Well, a year of full-time teaching, and I think I need to do it. When I teach I do so off of iTunes usually, and it's been a pain to remember to rip the necessary files at home before class. And there have been countless times that in the middle of a lecture I've wished I could quickly bring up some obscure piece that I know I own, but is sitting at home on a piece of plastic. And finally, since I'm dividing my time between Virginia and Pennsylvania this year, the less I need to lug back and forth the better.

So let me run my plan by the brilliant minds that read this blog. I'm going to buy an external hard drive, probably one of those USB ones that don't need their own power supply. (any recommendations?) Then, as I understand it, you can create a new iTunes library that can be stored on another drive. With that in place, I'll cheerfully start ripping. I can keep the external drive in my office down in Virginia, and it will be easy enough to bring to the classroom with me each day.

One problem I forsee is that external hard drives are not always entirely reliable, so I need to have at least a rudimentary backup system in place. The external hard drives I currently use for backing up have enough space for that, and it's not like I'll need to back up too often--it's not like I buy tons of music very often, so once I have my basic collection ripped and then backed up, it will be mostly unchanging. So that should be okay, I think.

Any issues I'm not thinking about? It's a little weird, I realize, to keep popular music on my computer's hard drive, and classical on an external drive. After all, critiquing that duality is something I do a lot in my research and teaching! But to be honest, in the ways in which I use music in my daily life, I think it should fine. When I say "classical music," I'm referring mostly to common period canonical music that I trot out for teaching, and don't listen to (or work on) much on my own.

Wednesday, July 1, 2009

Ol' Man River

For those who might not read it, over at Musicology/Matters we're hosting a colloquium on Michael Jackson. I reposted my own earlier entry, my friend Marianna has contributed something, and we're waiting on several posts by a range of friends who are lending their expertise.

But in other news, my little family has settled itself in a new home, literally alongside the banks of the Schuylkill river near Valley Forge, or to more accurate the Scuylkill canal. It's an idyllic existence, where the choice of where to walk the dog in the morning consists of, "up the canal, or down the canal." If we wanted to do, we could launch a canoe out of our backyard, paddle downstream about a mile, tie up at a local pub, have a drink, then paddle back. That's pretty cool. Phoenixville itself is a quirkly little town. The home of the historic Phoenix Iron Works (among other things, they supposedly made the iron for the Eiffel Tower), the town has managed to avoid to desolate fate of other industrial river towns along the Schuylkill. The main street is full of hip restaurants and bookstores, and there is a restored 1913 movie theater that was a filming location of The Blob.

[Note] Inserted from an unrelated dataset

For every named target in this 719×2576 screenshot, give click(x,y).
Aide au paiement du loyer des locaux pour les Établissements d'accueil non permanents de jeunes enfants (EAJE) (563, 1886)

Next weekend is the annual reenactment of the scene in The Blob where everyone runs screaming out of the movie theater.

A bunch of my Facebook friends have been making academic summer to-do lists, and so am I, in hopes of accountability:

*Find a place to live in Williamsburg.

*Organize two syllabi: a one-semester Western music survey, and an upper-level seminar on Minimalism.

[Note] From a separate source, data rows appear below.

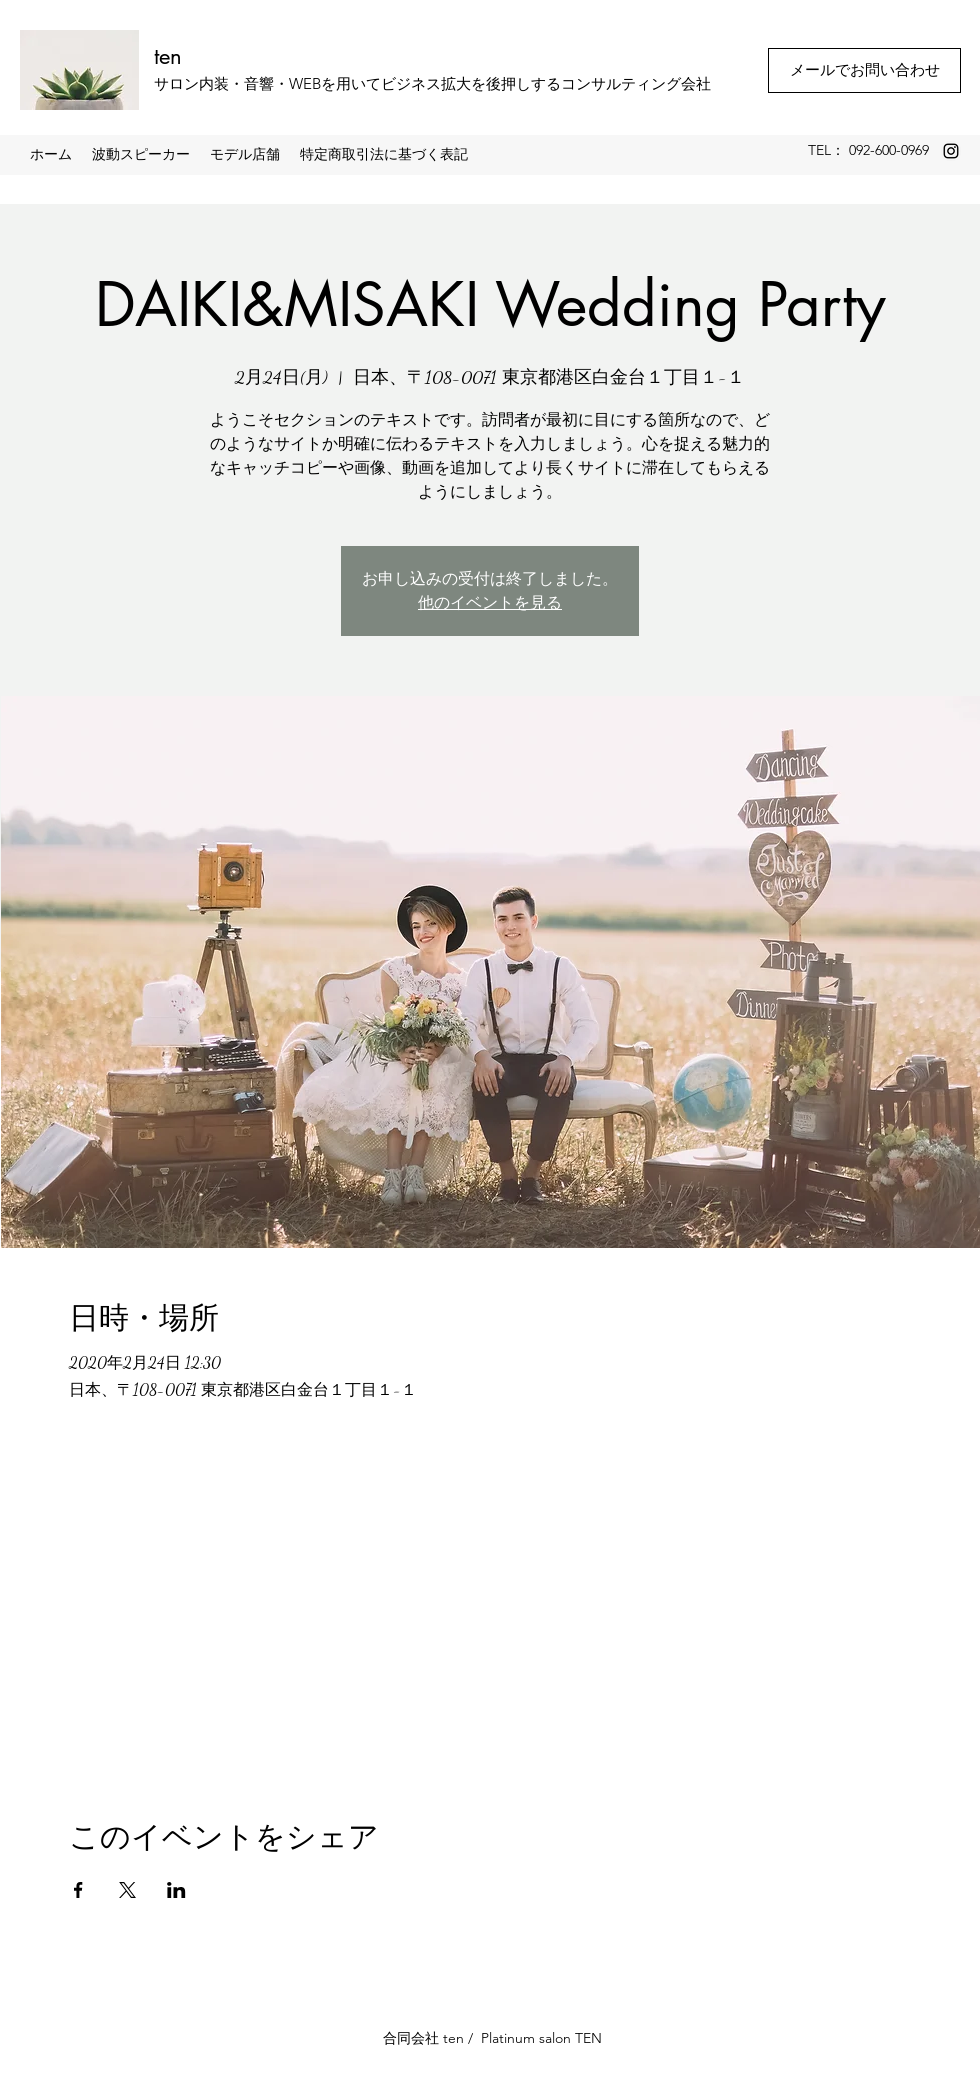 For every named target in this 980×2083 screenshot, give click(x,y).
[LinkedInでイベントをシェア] (176, 1890)
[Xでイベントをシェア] (127, 1890)
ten (168, 56)
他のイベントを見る (490, 602)
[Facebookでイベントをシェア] (78, 1890)
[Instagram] (951, 151)
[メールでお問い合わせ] (864, 70)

*Research: luckily I have useful confluence of events. I'm giving an early doo-wop paper at AMS this fall, and the sample chapter of the book proposal I'm putting together is also on early doo-wop. Slightly different topics, actually, but close enough that working on one is useful for the other. I'm quite enjoying the process of revising the dissertation, re-reading the old sources and giving myself the leisure to spin out ideas into a longer format.

*Move to Williamsburg.

I think this is all do-able, if I don't get too distracted by watching the ducks float down the canal.